Abstract 1963: Endothelial Cell-Derived Microparticles Interact with Regenerating Cells and Transfer Biological Information

Abstract

Apoptosis of endothelial cells (ECs) leads to the development of endothelial dysfunction, which itself is strongly associated with poor cardiovascular prognosis. EC apoptosis can be quantified using flow-cytometry-based enumeration of circulating EC-derived microparticles (EMP) within peripheral blood. Bone marrow-derived endothelial progenitor cells (EPC) contribute to EC regeneration and are an important predictor for cardiovascular mortality. We postulate that EC apoptosis with concomitant release of EMP is an important signal for regenerating cells to initiate EC repair. EMP were generated from human coronary arterial endothelial cells (HCAEC). Proteomic analysis showed that the identified proteins represent cytoskeleton/cytoskeleton-binding proteins, proteins involved in intracellular transport/signalling, and protein folding. In addition, proteins related to apoptosis, proliferation, and migration were identified. HCAEC/EPC were able to incorporate EMP in an annexin I/ phosphatidylserine receptor-dependent way. Incubation of mononuclear cells with EMP lead to an enhanced conversion into early outgrowth EPC. EMP co-incubation also changed the phenotype of cultivated Langerhans-like dendritic cells into an immature phenotype. Co-cultivation of ECs and EPC with EMP prevented TNF-alpha induced cell apoptosis.
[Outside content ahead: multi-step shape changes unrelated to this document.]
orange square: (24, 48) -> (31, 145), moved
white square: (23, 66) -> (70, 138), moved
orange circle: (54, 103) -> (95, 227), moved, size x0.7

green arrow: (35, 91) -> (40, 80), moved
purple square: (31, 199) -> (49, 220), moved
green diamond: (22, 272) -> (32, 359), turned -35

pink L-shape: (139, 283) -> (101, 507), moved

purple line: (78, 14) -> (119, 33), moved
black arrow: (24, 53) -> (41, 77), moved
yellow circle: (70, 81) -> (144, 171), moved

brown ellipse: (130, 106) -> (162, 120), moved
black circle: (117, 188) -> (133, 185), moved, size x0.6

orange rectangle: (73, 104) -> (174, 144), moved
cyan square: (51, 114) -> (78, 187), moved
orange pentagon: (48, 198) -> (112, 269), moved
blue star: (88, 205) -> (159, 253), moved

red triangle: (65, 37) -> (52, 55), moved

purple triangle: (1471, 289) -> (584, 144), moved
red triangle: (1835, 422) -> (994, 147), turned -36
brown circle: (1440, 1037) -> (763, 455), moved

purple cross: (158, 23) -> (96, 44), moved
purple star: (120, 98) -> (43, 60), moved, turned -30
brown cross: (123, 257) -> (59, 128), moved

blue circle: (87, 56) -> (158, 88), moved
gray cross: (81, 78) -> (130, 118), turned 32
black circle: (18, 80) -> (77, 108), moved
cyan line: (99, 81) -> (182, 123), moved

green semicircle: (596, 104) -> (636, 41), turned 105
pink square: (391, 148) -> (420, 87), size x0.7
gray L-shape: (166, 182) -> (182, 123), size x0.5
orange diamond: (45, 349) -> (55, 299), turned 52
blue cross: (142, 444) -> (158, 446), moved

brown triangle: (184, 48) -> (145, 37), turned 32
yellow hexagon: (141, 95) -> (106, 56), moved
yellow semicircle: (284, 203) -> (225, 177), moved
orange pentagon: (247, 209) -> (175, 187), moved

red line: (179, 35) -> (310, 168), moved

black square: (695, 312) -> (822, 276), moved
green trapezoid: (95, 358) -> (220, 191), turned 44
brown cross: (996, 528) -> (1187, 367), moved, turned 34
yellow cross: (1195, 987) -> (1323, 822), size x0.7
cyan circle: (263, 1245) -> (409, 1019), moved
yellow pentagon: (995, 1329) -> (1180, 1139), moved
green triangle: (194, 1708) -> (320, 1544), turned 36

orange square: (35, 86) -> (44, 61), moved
Migration of EPC was enhanced in response to EMP. Finally, we measured EPC liberation from bone marrow into peripheral blood. Intravenous treatment of C57bl6 mice with EMP enhanced the number of sca-1/flk-1 positive EPC within peripheral blood compared to control. The number of CD31+/Annexin+ EMP and CD34 + /KDR + EPC was determined in 40 patients with coronary artery disease. The number of circulating EMP correlated with EPC function (p<0.001, r=0.601). EMP and EPC seem to substantially interact in an annexin I/PSR dependent way. EMP influence EPC biology in vitro and induces EPC mobilization in vivo. We speculate that the described interaction of EMP with EPC enhance the homing process of EPC within the area of EC damage.